Could Christopher Suprun Be Fined? The Faithless Elector From Texas Is Not Bound To Donald Trump
Monday brought a glimmer of good news for the countless people hoping the Electoral College will deny Donald Trump the presidency on Dec. 19. Christopher Suprun, a Republican elector from Texas, publicly announced in a New York Times op-ed that he will not be voting for the current president-elect. Twenty-nine states have laws binding electors to either the nominee of the party to which they're pledged or to the candidate who wins their state's popular vote, but fortunately for Suprun, Texas has no law dictating electors' votes.
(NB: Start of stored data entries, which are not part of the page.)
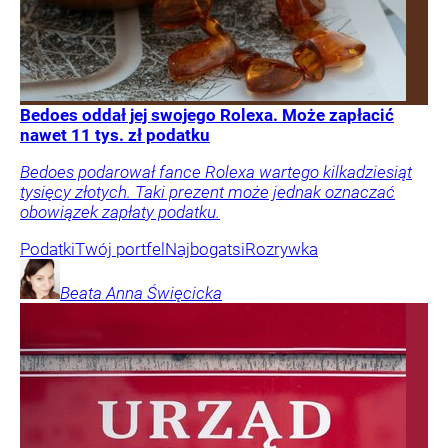
Bedoes oddał jej swojego Rolexa. Może zapłacić
nawet 11 tys. zł podatku
Bedoes podarował fance Rolexa wartego kilkadziesiąt
tysięcy złotych. Taki prezent może jednak oznaczać
obowiązek zapłaty podatku.
Podatki
Twój portfel
Najbogatsi
Rozrywka
Beata Anna
Święcicka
The elector has been subject to both criticism and praise on social media since making his decision public. Angry Trump supporters have accused him of taking bribes and undermining the voters of Texas. One user on Twitter said, "I hope you are tried for treason once President Trump takes office on January 20th. You feckless coward." Suprun responded, "I worry about America when taking a vote is considered treason." Some have even sent him anti-Semitic insults. On the other side of the fence, Suprun is being hailed a hero.
Though he won't be voting for Trump, Suprun has also made it clear that his ballot will not be cast in favor of Hillary Clinton. He instead plans on throwing his supporting behind a "good third person." Judging from his op-ed, Suprun's vote will likely go to John Kasich. "I believe electors should unify behind a Republican alternative, an honorable and qualified man or woman such as Gov. John Kasich of Ohio," he wrote.
Suprun cites Trump's lack of qualifications and un-presidential behavior as the main reasons behind his decision to withdraw his support:
Mr. Trump goes out of his way to attack the cast of “Saturday Night Live” for bias. He tweets day and night, but waited two days to offer sympathy to the Ohio State community after an attack there... This is unacceptable. For me, America is that shining city on a hill that Ronald Reagan envisioned... The United States was set up as a republic. Alexander Hamilton provided a blueprint for states’ votes. Federalist 68 argued that an Electoral College should determine if candidates are qualified, not engaged in demagogy, and independent from foreign influence. Mr. Trump shows us again and again that he does not meet these standards... Mr. Trump lacks the foreign policy experience and demeanor needed to be commander in chief... During the campaign Mr. Trump even said Russia should hack Hillary Clinton’s emails. This encouragement of an illegal act has troubled many members of Congress and troubles me.
Hamilton also reminded us that a president cannot be a demagogue. Mr. Trump urged violence against protesters at his rallies during the campaign. He speaks of retribution against his critics... Finally, Mr. Trump does not understand that the Constitution expressly forbids a president to receive payments or gifts from foreign governments. We have reports that Mr. Trump’s organization has business dealings in Argentina, Bahrain, Taiwan and elsewhere... The election of the next president is not yet a done deal. Electors of conscience can still do the right thing for the good of the country.... Fifteen years ago, I swore an oath to defend my country and Constitution against all enemies, foreign and domestic. On Dec. 19, I will do it again.
Suprun has had reservations about Trump's candidacy for months and is the first Republican elector to announce his intention to go against his party's nominee. While faithless electors in other states might have to deal with fines — usually between $500 to $1,000 — for breaking laws binding them to Trump, Suprun is free of having these worries. It'll be interesting to see if his decision to speak out will influence any of his Republican peers.